AI’nın özel talepleri, depolama satıcılarını, bazıları şirket içi sistemlerde değil de bulutta bulunan AI iş akışlarında darboğazlardan kaçınmak için özel altyapı tasarlamaya teşvik etti. Bunlar arasında anahtar iki yaklaşımdır: paralellik ve doğrudan GPU bellek erişimi.

Paralellik, depolama sistemlerinin depolama tedarikçisi Cloudian’ın “eşzamanlı veriler AI ve ML iş yüklerinin karakteristiği talep ettiği” olarak tanımladığı şeyleri işlemesine izin verir. Bu, model eğitimi ve çıkarımını daha hızlı hale getirir. Bu şekilde, AI depolama sistemlerinin birden fazla veri akışını paralel olarak işlemek için etkinleştirilir.

Burada bir örnek, geçen yıl yapay zeka uygulamaları için yoğun giriş/çıkış amaçlı yönetilen paralel bir dosya depolama hizmeti sağlamak için başlatılan Google’ın paralelstore.

Bu arada belleğe GPU erişimi, depolama önbelleği ve GPU’lar arasındaki darboğazları kaldırmak için yola çıkar – GPU’lar pahalıdır ve az olabilir. Satıcı Insurgo Media’nın ticari sorumlusu John Woolley’e göre, depolama “GPU açmasını” önlemek için en az 10 gbps sürekli verim sunmalıdır.

NVIDIA tarafından geliştirilen GPudirect gibi protokoller, GPU’ların NVME sürücü belleğine doğrudan erişmesine izin verir, RDMA’nın CPU veya işletim sistemini içermeden sistemler arasında doğrudan erişime izin vermesine benzer şekilde. Ayrıca DGS veya Direct GPU Desteği (DGS) adıyla da gider.

GPU ve paylaşılan depolama arasındaki yerel önbellek katmanları, her bir GPU’ya 60 gbps veya daha fazlasında “bant genişliği doygunluğu” sağlamak için NVME SSD’lerinde blok depolama kullanabilir. Sonuç olarak, bulut tedarikçileri DG’ler için optimize edilmiş ve SLC NAND’a dayanması muhtemel yeni nesil SSD planlıyor.

NAND üreticisi Phison US’daki CTO Sebastien Jean, “Çıkarım iş yükleri, geleneksel kurumsal dökme depolama ve AI-optimize edilmiş DGS depolama alanının bir kombinasyonunu gerektiriyor” diyor. “Yeni GPU merkezli iş yükü, küçük G/Ç erişimi ve çok düşük gecikme gerektiriyor.”

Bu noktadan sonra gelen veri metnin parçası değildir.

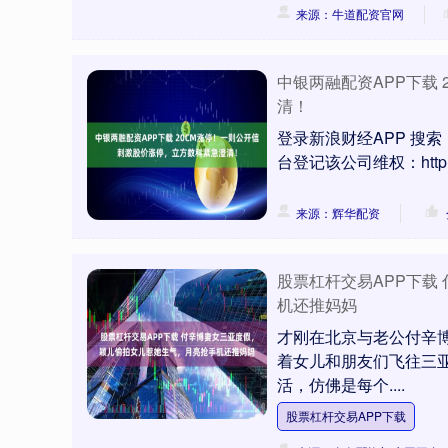
来源：牛道配资官网
中银两融配资APP下载
清！
登录新浪财经APP 搜
台登记该公司维权：http://wq.
来源：辉华配资
股票杠杆交易APP下载
机还推妈妈
才刚在北京与老公付辛
着女儿和朋友们飞往三
活，仿佛是每个....
股票杠杆交易APP下载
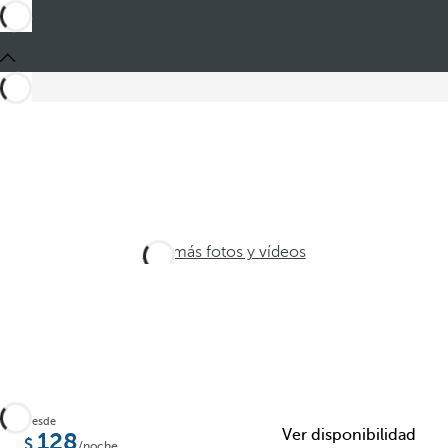
Ver más fotos y vídeos
Desde
Ver disponibilidad
128
/noche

Sonuç olarak, pazarın NVIDIA DGX tabanpod ve SuperPod sertifikası ve AI entegrasyonu da dahil olmak üzere daha fazla AI-optimize edilmiş depolama sistemleri görmesi muhtemeldir.

Seçenekler arasında Nutanix Enterprise AI, Pure’s Evergreen One, Dell Powerscale, Vast’ın Geniş Veri Platformu, Bulut Hibrid NAS Sağlayıcısı Weka ve HPE, Hitachi Vantara, IBM ve NetApp’ın teklifleri yer alıyor.